WHAT THE TASK ASKS:
From the data below, return each line in which the string "Тюмени" is found.

==================================================

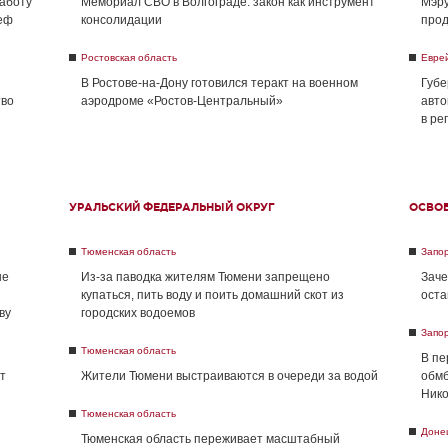
работу
Мемориал СВО в Волгограде: закон как инструмент
Мэру
реф
консолидации
прод
Ростовская область
Евре
В Ростове-на-Дону готовился теракт на военном
Губе
тво
аэродроме «Ростов-Центральный»
авто
в ре
УРАЛЬСКИЙ ФЕДЕРАЛЬНЫЙ ОКРУГ
ОСВО
Тюменская область
Запо
не
Из-за паводка жителям Тюмени запрещено
Заче
купаться, пить воду и поить домашний скот из
оста
ву
городских водоемов
Запо
Тюменская область
В пе
т
Жители Тюмени выстраиваются в очереди за водой
обмб
Нико
Тюменская область
Доне
Тюменская область переживает масштабный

==================================================

ANSWER TO THIS PROBLEM:
Из-за паводка жителям Тюмени запрещено
Жители Тюмени выстраиваются в очереди за водой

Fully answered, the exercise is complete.